On ne nous dit pas tout

Dans la dernière comédie onusienne de Genève, le président iranien a joué la partition attendue, les gouvernements occidentaux aussi et le public a été ravi. Il a hué le méchant et applaudi les gentils.
Si le président iranien n’est pas Armani, les médias nous le répète assez, c’est un fin tailleur politique et il a habillé politiquement les gouvernements occidentaux pour l’hiver aux yeux des peuples du Proche-Orient. Avec la complicité des médias, il a même fait oublier le sujet de la conférence.

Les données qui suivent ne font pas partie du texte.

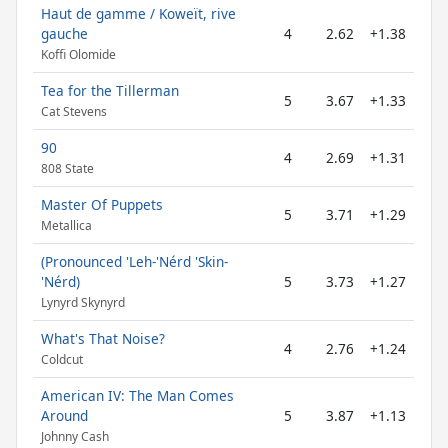
Haut de gamme / Koweït, rive
gauche
4
2.62
+1.38
Koffi Olomide
Tea for the Tillerman
5
3.67
+1.33
Cat Stevens
90
4
2.69
+1.31
808 State
Master Of Puppets
5
3.71
+1.29
Metallica
(Pronounced 'Leh-'Nérd 'Skin-
'Nérd)
5
3.73
+1.27
Lynyrd Skynyrd
What's That Noise?
4
2.76
+1.24
Coldcut
American IV: The Man Comes
Around
5
3.87
+1.13
Johnny Cash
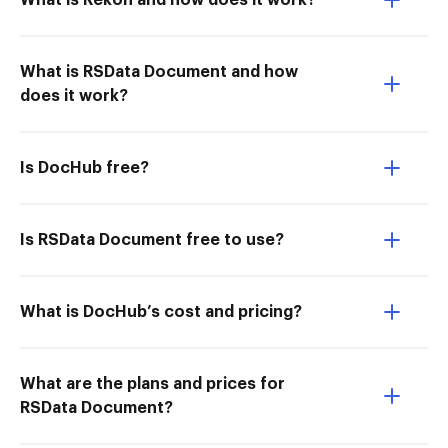
What is Rekon and how does it work?
What is RSData Document and how
does it work?
Is DocHub free?
Is RSData Document free to use?
What is DocHub’s cost and pricing?
What are the plans and prices for
RSData Document?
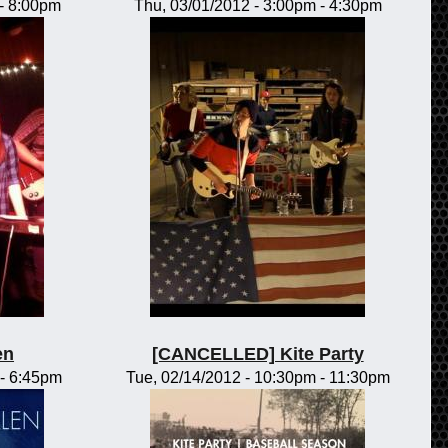
-
8:00pm
Thu, 03/01/2012 -
3:00pm
-
4:30pm
en
[CANCELLED] Kite Party
-
6:45pm
Tue, 02/14/2012 -
10:30pm
-
11:30pm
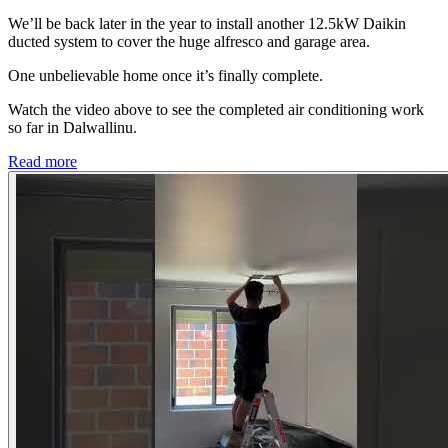
We’ll be back later in the year to install another 12.5kW Daikin
ducted system to cover the huge alfresco and garage area.
One unbelievable home once it’s finally complete.
Watch the video above to see the completed air conditioning work
so far in Dalwallinu.
Read more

Sa sortie habituelle et attendue sur la création de l’état d’Israël scandalise le monde occidental mais Ahmaninejad sait qu’elle exprime parfaitement le point de vue des nations proche-orientales. L’état d’Israël a été imposé contre la volonté des populations arabes en deux étapes : la première avec la création du foyer national juif (Yichouv) grâce aux accords Balfour en 1917, la seconde en 1948 par un vote de l’ONU. C’est à dire chaque fois imposé par les puissances coloniales occidentales vainqueurs des guerres mondiales avec un argument fallacieux mais efficace destiné aux populations européennes traumatisées par la Shoah : “Un peuple sans terre, une terre sans hommes”.
En 1948, les intérêts des états européens : se débarrasser du "problème juif" rejoignaient ceux des organisations sionistes : implanter les juifs en Palestine et ceux des victimes de la Shoah : trouver un refuge sûr. Les Arabes devenant des sous-hommes dont l’avis ne comptait pas. Sauf que les populations et les gouvernements arabes n’ont jamais accepté le fait accompli. On connaît la suite. C’est ce qu'a rappelé le président de la RII.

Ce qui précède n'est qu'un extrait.